From the outset in 2005, the business did well – so well that within six years they had added an off-licence, convenience store and finally sales for National Lottery tickets.
But problems emerged with the scratchcards, which had to be run through the Post Office system.
Miss Hall said: “I used to dread putting on the computer in the morning. I started getting all these ‘transaction corrections’ – and they were all in multiples. When you got a transaction correction you had to accept it or you wouldn’t be able to run the Post Office.”
Miss Hall, now 52, hoped the issues would sort themselves out and did not tell her partner.
She tried calling helplines and put in her own money to balance the books. But the sums quickly spiralled, needing thousands of pounds.
Desperate and trying to figure out what had gone wrong, she inflated the figures to say the money was there.
On September 3, 2010, an IT engineer came to upgrade the system and she realised she could not hide the missing sums any more.

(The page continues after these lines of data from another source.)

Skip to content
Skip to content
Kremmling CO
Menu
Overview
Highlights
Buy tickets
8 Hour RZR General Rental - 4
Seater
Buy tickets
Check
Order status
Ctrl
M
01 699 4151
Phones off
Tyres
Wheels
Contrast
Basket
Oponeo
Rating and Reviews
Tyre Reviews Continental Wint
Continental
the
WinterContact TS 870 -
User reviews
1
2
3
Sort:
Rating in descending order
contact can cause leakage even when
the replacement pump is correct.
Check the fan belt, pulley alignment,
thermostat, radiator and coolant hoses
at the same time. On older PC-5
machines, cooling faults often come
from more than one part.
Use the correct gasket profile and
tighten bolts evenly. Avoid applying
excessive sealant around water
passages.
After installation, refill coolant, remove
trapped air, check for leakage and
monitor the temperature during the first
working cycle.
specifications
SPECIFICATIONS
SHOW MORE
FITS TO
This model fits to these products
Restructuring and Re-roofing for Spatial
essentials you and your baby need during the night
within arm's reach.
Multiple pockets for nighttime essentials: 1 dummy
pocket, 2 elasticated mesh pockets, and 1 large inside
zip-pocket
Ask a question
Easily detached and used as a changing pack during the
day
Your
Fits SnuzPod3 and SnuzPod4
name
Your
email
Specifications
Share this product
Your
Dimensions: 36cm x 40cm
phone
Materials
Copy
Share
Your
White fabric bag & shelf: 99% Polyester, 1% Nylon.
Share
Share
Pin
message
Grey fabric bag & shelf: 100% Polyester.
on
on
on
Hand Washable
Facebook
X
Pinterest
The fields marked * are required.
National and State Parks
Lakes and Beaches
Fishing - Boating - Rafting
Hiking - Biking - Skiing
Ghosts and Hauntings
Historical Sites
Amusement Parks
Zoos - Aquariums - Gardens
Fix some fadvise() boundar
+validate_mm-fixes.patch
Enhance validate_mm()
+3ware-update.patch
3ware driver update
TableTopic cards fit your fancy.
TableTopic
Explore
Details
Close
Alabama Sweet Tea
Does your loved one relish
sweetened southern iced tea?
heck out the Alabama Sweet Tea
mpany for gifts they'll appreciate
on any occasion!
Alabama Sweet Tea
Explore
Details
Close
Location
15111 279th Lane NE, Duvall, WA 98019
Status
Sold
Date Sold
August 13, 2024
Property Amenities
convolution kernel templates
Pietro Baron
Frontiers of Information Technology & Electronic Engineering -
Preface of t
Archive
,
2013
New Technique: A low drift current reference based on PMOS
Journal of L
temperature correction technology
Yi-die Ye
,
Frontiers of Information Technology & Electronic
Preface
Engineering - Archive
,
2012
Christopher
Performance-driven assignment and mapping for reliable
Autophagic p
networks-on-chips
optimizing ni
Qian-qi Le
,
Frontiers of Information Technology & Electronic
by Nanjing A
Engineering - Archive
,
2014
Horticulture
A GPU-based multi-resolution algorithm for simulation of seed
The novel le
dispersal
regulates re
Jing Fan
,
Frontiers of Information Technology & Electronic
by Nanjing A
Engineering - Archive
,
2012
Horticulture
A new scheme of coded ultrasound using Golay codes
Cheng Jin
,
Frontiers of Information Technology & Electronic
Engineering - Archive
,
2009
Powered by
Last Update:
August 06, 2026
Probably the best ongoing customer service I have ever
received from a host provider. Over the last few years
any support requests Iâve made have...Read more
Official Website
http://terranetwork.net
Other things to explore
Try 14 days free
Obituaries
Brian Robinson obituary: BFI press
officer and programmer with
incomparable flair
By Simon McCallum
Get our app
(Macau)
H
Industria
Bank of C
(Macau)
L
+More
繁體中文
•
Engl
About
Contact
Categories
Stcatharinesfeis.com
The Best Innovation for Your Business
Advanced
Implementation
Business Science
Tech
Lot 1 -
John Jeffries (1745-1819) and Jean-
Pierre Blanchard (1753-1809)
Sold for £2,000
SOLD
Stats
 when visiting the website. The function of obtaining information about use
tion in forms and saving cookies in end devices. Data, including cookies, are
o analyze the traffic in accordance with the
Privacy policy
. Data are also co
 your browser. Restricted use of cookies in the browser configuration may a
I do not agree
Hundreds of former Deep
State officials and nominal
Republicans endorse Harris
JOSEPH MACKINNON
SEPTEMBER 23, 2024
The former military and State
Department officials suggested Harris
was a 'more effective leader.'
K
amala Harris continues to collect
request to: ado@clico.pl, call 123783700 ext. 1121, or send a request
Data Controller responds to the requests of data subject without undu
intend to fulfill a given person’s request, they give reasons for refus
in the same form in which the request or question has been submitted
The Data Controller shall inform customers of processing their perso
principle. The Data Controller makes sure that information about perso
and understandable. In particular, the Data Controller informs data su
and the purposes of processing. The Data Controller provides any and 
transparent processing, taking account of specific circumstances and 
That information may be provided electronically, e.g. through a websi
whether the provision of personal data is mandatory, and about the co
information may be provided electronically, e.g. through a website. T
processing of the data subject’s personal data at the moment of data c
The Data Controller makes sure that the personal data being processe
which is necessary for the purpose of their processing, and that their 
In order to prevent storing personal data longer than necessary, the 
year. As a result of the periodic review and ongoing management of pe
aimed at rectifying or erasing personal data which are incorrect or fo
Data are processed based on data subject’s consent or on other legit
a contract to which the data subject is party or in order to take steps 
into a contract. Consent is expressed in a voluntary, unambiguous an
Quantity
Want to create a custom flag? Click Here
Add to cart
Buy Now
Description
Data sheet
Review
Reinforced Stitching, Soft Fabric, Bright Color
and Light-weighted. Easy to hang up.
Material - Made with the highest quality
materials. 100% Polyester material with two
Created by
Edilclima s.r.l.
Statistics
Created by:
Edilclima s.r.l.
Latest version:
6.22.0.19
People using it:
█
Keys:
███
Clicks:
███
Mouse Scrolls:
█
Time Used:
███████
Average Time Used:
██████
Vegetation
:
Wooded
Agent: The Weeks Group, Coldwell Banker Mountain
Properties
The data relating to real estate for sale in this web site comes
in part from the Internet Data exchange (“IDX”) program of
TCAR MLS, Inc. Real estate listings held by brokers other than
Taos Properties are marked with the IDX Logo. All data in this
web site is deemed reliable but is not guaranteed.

Despite her explanations, there was no sympathy and a phone call later she was told to shut up shop straight away. She was then suspended but told she could appeal.
For months, Miss Hall, Mr Walker, son Craig and daughter Kirsty trawled through paperwork.
Miss Hall said: “We couldn’t get our heads round what had happened. It was horrible.”
After the second appeal failed, she was sacked.
She said: “It has been a nightmare, especially when I had to go to court, because none of my family have ever been in court. I was a nervous wreck – I still feel I’m a nervous wreck.”
The case ended up at Leeds Crown Court. Miss Hall said: “I didn’t know if I was going on trial or to jail on the day.
"Our barrister came in and said to me, ‘If you admit to false accounting, the theft charges will be dropped and there will be no trial.’ I was too nervous, I couldn’t cope.
“I got 120 hours of community service and had to pay all the money back. We struggled. It was just awful.”
Too ashamed to tell people what had happened – including her own mother – Miss Hall told anyone who asked that she had fallen out with the Post Office.
She said: “It is only in the last year I’ve been able to talk about it. It brings back such horrible memories, getting accused of something you haven’t done.”
Some compensation has been paid out but not enough, believes Miss Hall, for what she has been through. She has since built up a successful new shop, employing eight staff.
Mr Walker said he never suspected his wife, who he added is “morally incapable” of such a crime.
He said: “There was no attempt to listen to anything. We were cut off from gathering evidence.
“They barred Alison from going behind the counter right from the moment they found the discrepancy. They say they had all this evidence and we had nothing to fight it with.
“My head became absolutely mashed and I had a bit of a breakdown.
"This will be a massive relief. It will be a giant monkey off my back.”
They were both at the High Court last week to hear her conviction quashed, along with dozens of other victims.
Miss Hall and Mr Walker said bosses needed to answer for their actions after 11 years of hell and Miss Hall would dearly like a face-to-face apology from a senior official but is not confident that will happen.
One issue that hurts her most is how she was seen as guilty from the start, adding: “I tried to explain everything to the Post Office investigators.
“They weren’t interested – none of them. It was a nightmare.”
The Post Office has apologised and called for compensation to “reflect what has happened”.
Officials will contact other postmasters and Post Office workers with criminal convictions from past private Post Office prosecutions who may be affected to help them if they want to appeal.
Chief executive Nick Read said: “The quashing of historical convictions is a vital milestone in fully and properly addressing the past as I work to put right these wrongs as swiftly as possible, and there must be compensation that reflects what has happened.”
An independent review led by Sir Wyn Williams is underway.